◆ **Supplied material**
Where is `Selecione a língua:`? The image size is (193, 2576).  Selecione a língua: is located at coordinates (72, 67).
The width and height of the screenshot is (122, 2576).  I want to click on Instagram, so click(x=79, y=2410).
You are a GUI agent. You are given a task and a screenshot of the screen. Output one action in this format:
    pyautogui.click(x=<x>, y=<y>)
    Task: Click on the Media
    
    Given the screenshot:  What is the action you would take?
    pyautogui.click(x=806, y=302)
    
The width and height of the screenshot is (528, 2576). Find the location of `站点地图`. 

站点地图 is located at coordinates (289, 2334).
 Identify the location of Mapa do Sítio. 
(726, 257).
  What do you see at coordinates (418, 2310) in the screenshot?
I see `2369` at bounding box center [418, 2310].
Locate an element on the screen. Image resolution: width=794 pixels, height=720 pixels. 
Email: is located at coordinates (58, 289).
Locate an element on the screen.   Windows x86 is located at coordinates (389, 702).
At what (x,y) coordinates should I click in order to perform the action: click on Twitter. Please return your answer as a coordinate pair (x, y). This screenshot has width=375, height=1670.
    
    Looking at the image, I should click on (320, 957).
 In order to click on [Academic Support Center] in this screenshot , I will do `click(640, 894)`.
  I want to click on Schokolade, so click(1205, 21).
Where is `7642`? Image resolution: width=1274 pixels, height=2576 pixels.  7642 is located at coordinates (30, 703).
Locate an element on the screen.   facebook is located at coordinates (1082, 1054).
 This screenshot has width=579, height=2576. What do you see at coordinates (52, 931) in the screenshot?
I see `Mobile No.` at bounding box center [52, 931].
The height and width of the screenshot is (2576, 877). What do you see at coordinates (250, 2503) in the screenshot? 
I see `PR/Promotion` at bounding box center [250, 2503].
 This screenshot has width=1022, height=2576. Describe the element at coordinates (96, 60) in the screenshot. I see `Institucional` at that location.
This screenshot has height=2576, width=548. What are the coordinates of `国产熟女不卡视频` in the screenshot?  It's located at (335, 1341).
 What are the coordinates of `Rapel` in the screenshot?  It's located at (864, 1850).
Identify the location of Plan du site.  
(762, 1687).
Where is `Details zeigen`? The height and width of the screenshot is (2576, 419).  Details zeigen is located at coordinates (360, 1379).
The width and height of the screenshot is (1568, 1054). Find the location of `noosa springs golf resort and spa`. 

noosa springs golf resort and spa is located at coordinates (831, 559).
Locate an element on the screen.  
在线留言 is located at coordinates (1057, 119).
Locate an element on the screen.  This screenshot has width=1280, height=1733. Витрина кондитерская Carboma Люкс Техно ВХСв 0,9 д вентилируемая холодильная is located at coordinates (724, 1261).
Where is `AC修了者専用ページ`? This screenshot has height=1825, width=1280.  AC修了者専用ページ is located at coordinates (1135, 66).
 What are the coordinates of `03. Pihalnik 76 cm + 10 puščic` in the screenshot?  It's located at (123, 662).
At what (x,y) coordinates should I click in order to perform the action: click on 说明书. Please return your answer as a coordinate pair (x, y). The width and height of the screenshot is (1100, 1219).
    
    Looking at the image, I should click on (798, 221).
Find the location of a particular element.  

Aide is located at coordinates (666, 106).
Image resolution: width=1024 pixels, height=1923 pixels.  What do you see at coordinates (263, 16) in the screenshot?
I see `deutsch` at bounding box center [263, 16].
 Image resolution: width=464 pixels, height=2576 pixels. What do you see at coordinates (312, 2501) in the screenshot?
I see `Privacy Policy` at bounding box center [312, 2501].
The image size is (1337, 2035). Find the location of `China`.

◆ **Goal of the exercise**
Scan the records above and report every line with the string "size".

◆ **Written response**
Where is `Selecione a língua:`? The image size is (193, 2576).  Selecione a língua: is located at coordinates (72, 67).
The image size is (1337, 2035). Find the location of `China`.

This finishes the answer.